Work instruction:
Starting at the line that contains "Find anything that", quote every line through the end of the entries, word for word, skipping the pictures.

Listed entries:
--- START ---
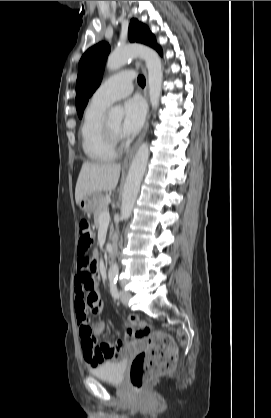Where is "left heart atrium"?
Returning a JSON list of instances; mask_svg holds the SVG:
<instances>
[{"mask_svg": "<svg viewBox=\"0 0 271 418\" xmlns=\"http://www.w3.org/2000/svg\"><path fill=\"white\" fill-rule=\"evenodd\" d=\"M124 113L121 133L130 137L135 135L143 125L146 113L144 102L138 97L127 100L124 105Z\"/></svg>", "mask_w": 271, "mask_h": 418, "instance_id": "39dd6f15", "label": "left heart atrium"}]
</instances>
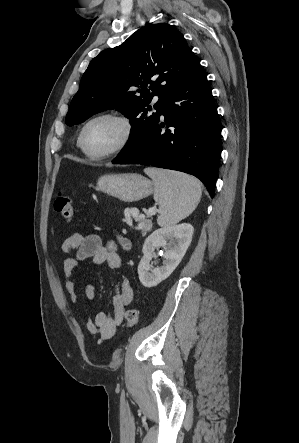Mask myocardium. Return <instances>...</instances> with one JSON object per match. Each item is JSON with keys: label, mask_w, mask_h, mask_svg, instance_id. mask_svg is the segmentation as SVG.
Masks as SVG:
<instances>
[{"label": "myocardium", "mask_w": 299, "mask_h": 443, "mask_svg": "<svg viewBox=\"0 0 299 443\" xmlns=\"http://www.w3.org/2000/svg\"><path fill=\"white\" fill-rule=\"evenodd\" d=\"M100 119H112V120H115L118 123H120L123 128V136H122L121 140L119 141V143L111 150L101 153V154H93L85 147V142H84L85 133H86L88 126L91 123H93L97 120H100ZM133 130H134L133 123L128 116L118 113V112H102V113H99V114L91 117L83 125V127L80 131V134H79L78 145H79L80 149L82 150V152L90 159H93V160L106 159V158L112 157V156L120 153L128 146V144L130 143L132 136H133Z\"/></svg>", "instance_id": "f54148a6"}]
</instances>
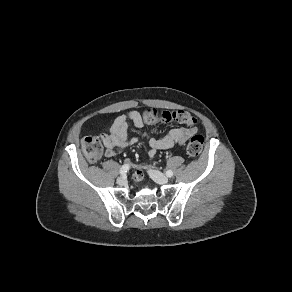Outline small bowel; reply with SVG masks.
<instances>
[{"instance_id":"small-bowel-1","label":"small bowel","mask_w":292,"mask_h":292,"mask_svg":"<svg viewBox=\"0 0 292 292\" xmlns=\"http://www.w3.org/2000/svg\"><path fill=\"white\" fill-rule=\"evenodd\" d=\"M187 114L190 115L188 112ZM145 123L148 122L144 120L142 113L138 111H131L118 116L113 121L109 134L102 136V142L106 148L105 155L107 157H114L125 147L136 143L137 138L129 136L128 127L131 124L135 128L141 129ZM181 124L184 126L170 130L162 138H154L145 133L144 137L149 146L148 156L154 157L160 150L171 149L182 145L197 132V127L194 123ZM143 178L144 173L141 169H138L133 175L135 181H141Z\"/></svg>"}]
</instances>
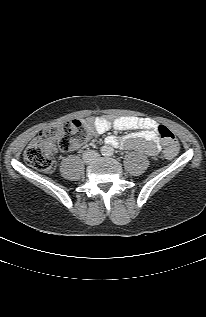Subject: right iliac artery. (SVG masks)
I'll list each match as a JSON object with an SVG mask.
<instances>
[{
    "instance_id": "right-iliac-artery-1",
    "label": "right iliac artery",
    "mask_w": 206,
    "mask_h": 317,
    "mask_svg": "<svg viewBox=\"0 0 206 317\" xmlns=\"http://www.w3.org/2000/svg\"><path fill=\"white\" fill-rule=\"evenodd\" d=\"M101 153L104 155L105 154L104 150H101Z\"/></svg>"
}]
</instances>
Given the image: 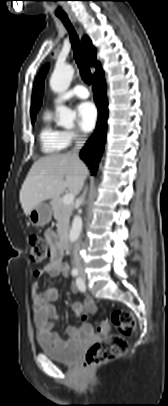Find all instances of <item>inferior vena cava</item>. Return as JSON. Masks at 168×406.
<instances>
[{"instance_id": "602c4592", "label": "inferior vena cava", "mask_w": 168, "mask_h": 406, "mask_svg": "<svg viewBox=\"0 0 168 406\" xmlns=\"http://www.w3.org/2000/svg\"><path fill=\"white\" fill-rule=\"evenodd\" d=\"M85 140H86V138L84 136H79L75 142L76 143L75 147L69 152V154H71L74 158H76L77 161H80L79 151L84 146ZM86 192H87V188H85L83 194L80 196V198H79L80 202H83ZM79 249H80V242H76L74 245L73 254H74L75 265L78 268L81 267V258L79 256Z\"/></svg>"}]
</instances>
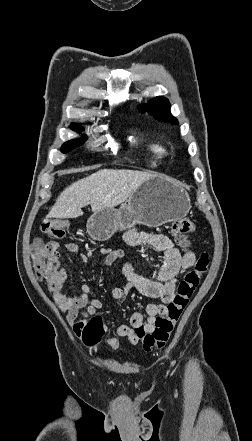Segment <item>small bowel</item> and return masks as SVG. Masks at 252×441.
I'll return each mask as SVG.
<instances>
[{
	"label": "small bowel",
	"instance_id": "obj_1",
	"mask_svg": "<svg viewBox=\"0 0 252 441\" xmlns=\"http://www.w3.org/2000/svg\"><path fill=\"white\" fill-rule=\"evenodd\" d=\"M125 241L130 245L148 244L163 252L164 255V261L154 278L137 274L130 263H125L122 272L127 279V284L112 291V300L124 299L128 292L133 289L144 296L160 300V303L148 304L145 315L138 310L134 311L129 318V325L117 322V333L120 336L127 337L132 344H137L139 340L135 333L136 329L142 327L146 332H151L156 318L166 314V307L175 295L180 275L194 265L196 255L190 249L181 252L168 236L154 231L129 230L125 234ZM65 249L70 253L78 254L84 263L89 262L94 255L93 252L80 253L79 247L75 243H66ZM97 255L104 258L106 266H111L116 260L123 257V252L100 249ZM56 258H59L58 252ZM66 281L67 273L64 269H60L58 281H48L47 286L52 293L54 303L62 312H66L68 325L79 337L88 319L94 316L97 310L103 308L104 305L100 300L90 297L91 287L87 284L81 285V293L78 295L66 293L64 291ZM80 315L82 318L78 319ZM107 344L112 349H117L119 340L109 338Z\"/></svg>",
	"mask_w": 252,
	"mask_h": 441
}]
</instances>
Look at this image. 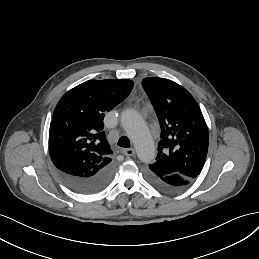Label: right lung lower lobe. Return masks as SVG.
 <instances>
[{"label":"right lung lower lobe","mask_w":259,"mask_h":259,"mask_svg":"<svg viewBox=\"0 0 259 259\" xmlns=\"http://www.w3.org/2000/svg\"><path fill=\"white\" fill-rule=\"evenodd\" d=\"M115 172V163L110 162L98 172L89 176H77L58 170L60 178L72 190L82 194H93L105 189Z\"/></svg>","instance_id":"right-lung-lower-lobe-1"}]
</instances>
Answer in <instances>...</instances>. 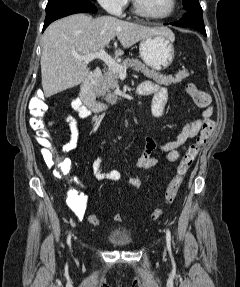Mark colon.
<instances>
[{
    "label": "colon",
    "mask_w": 240,
    "mask_h": 287,
    "mask_svg": "<svg viewBox=\"0 0 240 287\" xmlns=\"http://www.w3.org/2000/svg\"><path fill=\"white\" fill-rule=\"evenodd\" d=\"M187 93L193 99L194 103L200 108H206L211 103V96L206 91L198 89L194 84L187 85ZM48 106L44 99L40 96L31 98L29 102L30 111V126L36 134V137L43 141H48V132L43 122V116ZM214 128L212 120L208 119L203 122L200 134L196 141L192 143L185 151L181 161L179 162L175 176L169 182L165 190V202L166 204H172L179 192V189L183 183L185 176L193 165L201 147L211 135ZM55 172L58 176H64L71 170V163L64 157H57L55 162ZM163 214L162 208H156L151 213V219L156 220ZM114 220L117 222L123 221L121 214H116ZM88 221L91 225L97 226L100 224V220L96 215H90Z\"/></svg>",
    "instance_id": "1"
}]
</instances>
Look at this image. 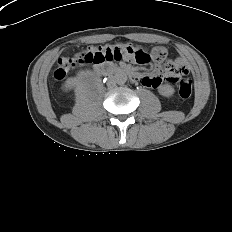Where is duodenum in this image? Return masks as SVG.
Listing matches in <instances>:
<instances>
[{
	"label": "duodenum",
	"instance_id": "duodenum-1",
	"mask_svg": "<svg viewBox=\"0 0 232 232\" xmlns=\"http://www.w3.org/2000/svg\"><path fill=\"white\" fill-rule=\"evenodd\" d=\"M94 73L98 77H102L109 73H115V74H124L129 76L133 81H137L139 76L136 72L132 71L131 69L125 68V67H117L112 68L109 65H102V66H95L94 67Z\"/></svg>",
	"mask_w": 232,
	"mask_h": 232
}]
</instances>
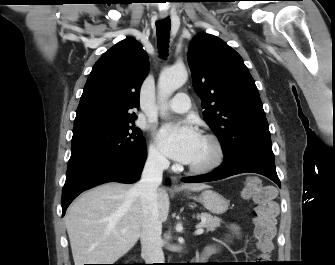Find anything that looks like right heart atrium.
<instances>
[{"instance_id": "d8ad5b80", "label": "right heart atrium", "mask_w": 335, "mask_h": 265, "mask_svg": "<svg viewBox=\"0 0 335 265\" xmlns=\"http://www.w3.org/2000/svg\"><path fill=\"white\" fill-rule=\"evenodd\" d=\"M148 162L156 168H165L168 165V161L163 154L160 147L152 142L148 149Z\"/></svg>"}]
</instances>
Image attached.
--- END ---
Output:
Find anything that looks like right heart atrium.
<instances>
[{"instance_id": "d8ad5b80", "label": "right heart atrium", "mask_w": 335, "mask_h": 265, "mask_svg": "<svg viewBox=\"0 0 335 265\" xmlns=\"http://www.w3.org/2000/svg\"><path fill=\"white\" fill-rule=\"evenodd\" d=\"M148 162L156 168H165L168 165V161L163 154L160 147L152 142L148 149Z\"/></svg>"}]
</instances>
Image attached.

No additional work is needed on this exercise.